The Loire Valley has played a major role in French history since ancient times, and wine has always been an important part of the culture and life of the region. Viticulture in the valley dates back to its invasion by the ancient Romans, although vines and vineyards may already have existed there before then. Local lore has it that the first Loire Valley vintner was Saint Martin, bishop of Tours, around the year A.D. 380 [source: Places In France]. After the Roman Empire fell, monastic orders such as the Benedictines preserved the vineyards and winemaking practices. In medieval times, the Loire River was an important means of transport; vineyards sprung up along the riverbanks for ease of trade. Eventually, Loire Valley wines were shipped out from Nantes for export to the British Isles, Flanders and elsewhere in northern Europe [source: Vins de Loire].
The first English King of the House of Plantagenet, Henry II, was born in the Loire Valley in 1133. His marriage to Eleanor of Aquitaine gave him control of substantial French countrysides and vineyards. After he claimed the English throne, he ordered that Anjou wines be served at court. Soon, everyone wanted to be like Henry II, and the royal tradition of drinking Loire Valley wine began [source: Vins de Loire].

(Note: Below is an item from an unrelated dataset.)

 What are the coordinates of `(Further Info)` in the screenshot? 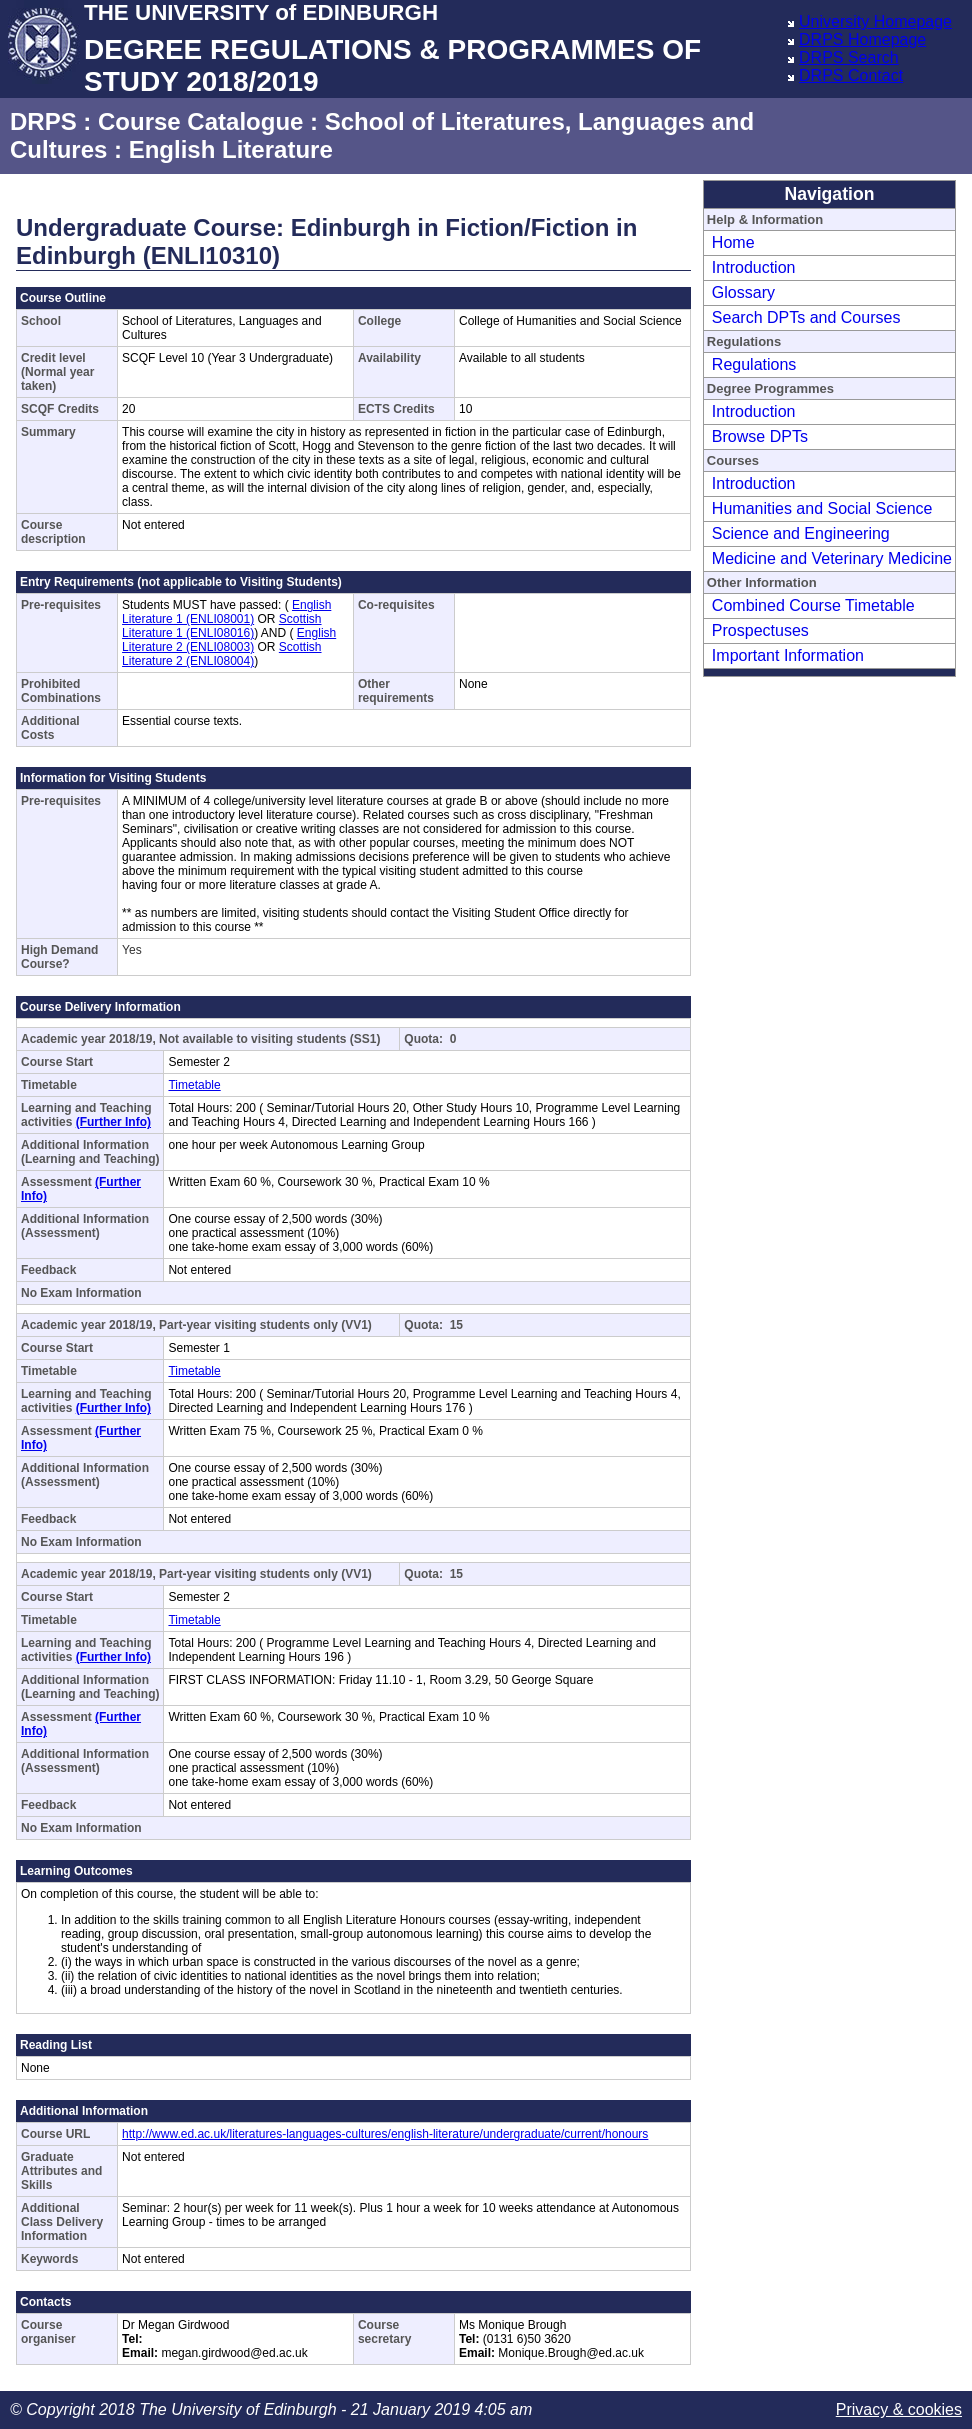 It's located at (113, 1122).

During the Renaissance period, especially during the 15th and 16th centuries, the Loire Valley reached its peak as the playground of royalty and nobility. At this time, the magnificent castles (or châteaux) were constructed, and vineyards blossomed and prospered throughout the valley. The French Revolution led to the destruction of vineyards south of Nantes, in response to a peasant uprising in Vendée in 1793 [source: Vins de Loire]. A century later, the great phylloxera (grapevine insect) infestation decimated wine production for an entire generation. As the French recovered from the phylloxera, wine makers and drinkers alike wanted reassurance of quality. And so the AOC label was born.